Whenever a line in the entries includes the word "description", copy that line out.
Start of Block
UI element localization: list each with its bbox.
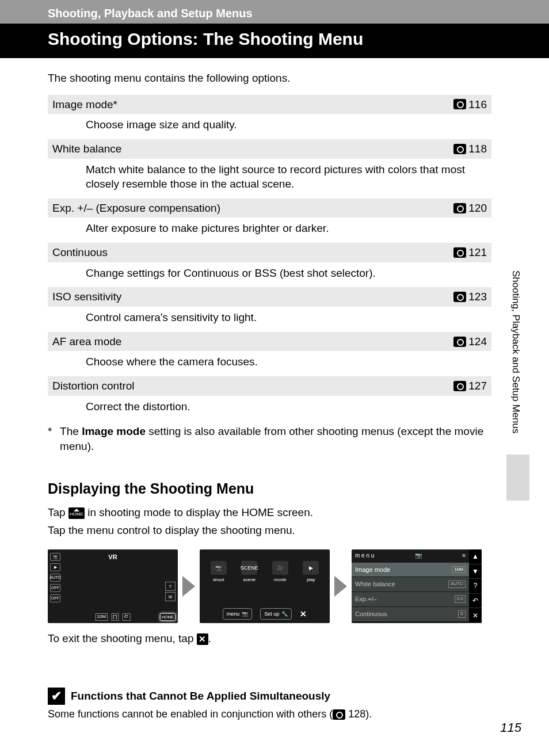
zoom-icon[interactable]: T: [165, 582, 176, 591]
screen1-home-button[interactable]: HOME: [160, 613, 176, 621]
mode-icon: SCENE: [241, 561, 257, 575]
option-head: Continuous 121: [48, 243, 491, 262]
page-title: Shooting Options: The Shooting Menu: [0, 24, 549, 58]
option-description: Correct the distortion.: [48, 396, 491, 420]
reference-icon: [453, 144, 466, 154]
reference-icon: [453, 337, 466, 347]
sidebar-tab: [506, 455, 529, 501]
arrow-icon: [182, 576, 195, 597]
reference-icon: [333, 709, 345, 720]
page-reference: 116: [453, 97, 487, 112]
screen1-side-icon[interactable]: 📷: [50, 553, 60, 561]
home-mode-item[interactable]: 🎥movie: [272, 561, 288, 583]
page-reference: 127: [453, 379, 487, 394]
menu-button[interactable]: menu 📷: [223, 608, 253, 620]
screens-row: VR 📷▶AUTOOFFOFF TW 10M["]⏱ HOME 📷shootSC…: [48, 549, 491, 623]
screen1-side-icon[interactable]: OFF: [50, 584, 60, 592]
footnote-text: The Image mode setting is also available…: [60, 424, 491, 453]
page-ref-number: 121: [468, 245, 487, 260]
home-mode-item[interactable]: SCENEscene: [241, 561, 257, 583]
option-description: Choose image size and quality.: [48, 114, 491, 138]
option-title: Image mode*: [52, 97, 117, 112]
home-mode-item[interactable]: 📷shoot: [211, 561, 227, 583]
footnote: * The Image mode setting is also availab…: [48, 419, 491, 453]
home-close-icon[interactable]: ✕: [300, 609, 307, 620]
exit-instruction: To exit the shooting menu, tap ✕.: [48, 631, 491, 646]
reference-icon: [453, 381, 466, 391]
menu-item[interactable]: Exp.+/–0.0: [352, 592, 469, 606]
reference-icon: [453, 292, 466, 302]
screen1-bottom-icons: 10M["]⏱: [96, 613, 131, 621]
menu-side-button[interactable]: ▼: [469, 564, 482, 579]
menu-item-label: Exp.+/–: [355, 595, 377, 604]
menu-title: m e n u📷≡: [352, 549, 469, 562]
option-description: Change settings for Continuous or BSS (b…: [48, 262, 491, 287]
option-description: Control camera's sensitivity to light.: [48, 307, 491, 331]
screen-home: 📷shootSCENEscene🎥movie▶play menu 📷 Set u…: [200, 549, 330, 623]
breadcrumb: Shooting, Playback and Setup Menus: [0, 5, 549, 24]
mode-label: play: [307, 577, 315, 583]
mode-label: movie: [274, 577, 286, 583]
page-ref-number: 127: [468, 379, 487, 394]
screen-shooting-menu: m e n u📷≡ Image mode10MWhite balanceAUTO…: [352, 549, 482, 623]
status-icon: 10M: [96, 613, 108, 621]
menu-item[interactable]: Image mode10M: [352, 563, 469, 577]
screen1-zoom-icons: TW: [165, 582, 176, 601]
screen-shooting-mode: VR 📷▶AUTOOFFOFF TW 10M["]⏱ HOME: [48, 549, 178, 623]
note-body: Some functions cannot be enabled in conj…: [48, 708, 491, 720]
close-icon: ✕: [197, 633, 208, 645]
page-ref-number: 120: [468, 201, 487, 216]
option-description: Match white balance to the light source …: [48, 159, 491, 197]
menu-item[interactable]: ContinuousS: [352, 607, 469, 621]
menu-item[interactable]: White balanceAUTO: [352, 577, 469, 591]
footnote-mark: *: [48, 424, 55, 453]
reference-icon: [453, 247, 466, 258]
tap-instruction-1: Tap HOME in shooting mode to display the…: [48, 504, 491, 521]
menu-item-label: Continuous: [355, 610, 387, 618]
arrow-icon: [334, 576, 347, 597]
zoom-icon[interactable]: W: [165, 592, 176, 601]
status-icon: ⏱: [122, 613, 130, 621]
menu-side-button[interactable]: ↶: [469, 594, 482, 609]
menu-sidebar: ▲▼?↶✕: [469, 549, 482, 623]
menu-item-label: Image mode: [355, 566, 390, 574]
screen1-side-icon[interactable]: ▶: [50, 563, 60, 571]
screen1-side-icon[interactable]: OFF: [50, 594, 60, 602]
page-ref-number: 124: [468, 334, 487, 349]
option-title: AF area mode: [52, 334, 121, 349]
main-content: The shooting menu contains the following…: [0, 58, 549, 646]
menu-side-button[interactable]: ▲: [469, 549, 482, 564]
option-title: Exp. +/– (Exposure compensation): [52, 201, 220, 216]
home-icon: HOME: [68, 507, 85, 519]
menu-item-value: AUTO: [448, 581, 466, 588]
note-section: ✔ Functions that Cannot Be Applied Simul…: [48, 688, 491, 720]
menu-side-button[interactable]: ?: [469, 579, 482, 594]
setup-button[interactable]: Set up 🔧: [260, 608, 292, 620]
menu-item-value: S: [458, 610, 466, 618]
mode-label: shoot: [213, 577, 224, 583]
reference-icon: [453, 99, 466, 109]
option-head: ISO sensitivity 123: [48, 287, 491, 307]
check-icon: ✔: [48, 688, 65, 705]
vr-indicator: VR: [108, 553, 117, 562]
menu-side-button[interactable]: ✕: [469, 608, 482, 623]
option-title: Distortion control: [52, 379, 135, 394]
option-head: White balance 118: [48, 139, 491, 159]
menu-item-value: 10M: [452, 566, 466, 574]
option-description: Alter exposure to make pictures brighter…: [48, 217, 491, 242]
page-reference: 118: [453, 142, 487, 156]
option-head: AF area mode 124: [48, 332, 491, 352]
note-heading: ✔ Functions that Cannot Be Applied Simul…: [48, 688, 491, 705]
mode-label: scene: [243, 577, 256, 583]
status-icon: ["]: [111, 613, 119, 621]
home-mode-item[interactable]: ▶play: [303, 561, 319, 583]
sidebar-section-label: Shooting, Playback and Setup Menus: [510, 270, 521, 434]
mode-icon: ▶: [303, 561, 319, 575]
page-ref-number: 123: [468, 289, 487, 304]
option-head: Distortion control 127: [48, 376, 491, 396]
screen1-side-icon[interactable]: AUTO: [50, 574, 60, 582]
option-head: Image mode* 116: [48, 95, 491, 114]
page-reference: 123: [453, 289, 487, 304]
screen1-left-icons: 📷▶AUTOOFFOFF: [50, 553, 60, 602]
page-number: 115: [500, 720, 521, 735]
End of Block
▶ Task response
option-description: Correct the distortion.: [48, 396, 491, 420]
option-description: Choose image size and quality.: [48, 114, 491, 138]
option-description: Change settings for Continuous or BSS (b…: [48, 262, 491, 287]
option-description: Control camera's sensitivity to light.: [48, 307, 491, 331]
option-description: Match white balance to the light source …: [48, 159, 491, 197]
option-description: Alter exposure to make pictures brighter…: [48, 217, 491, 242]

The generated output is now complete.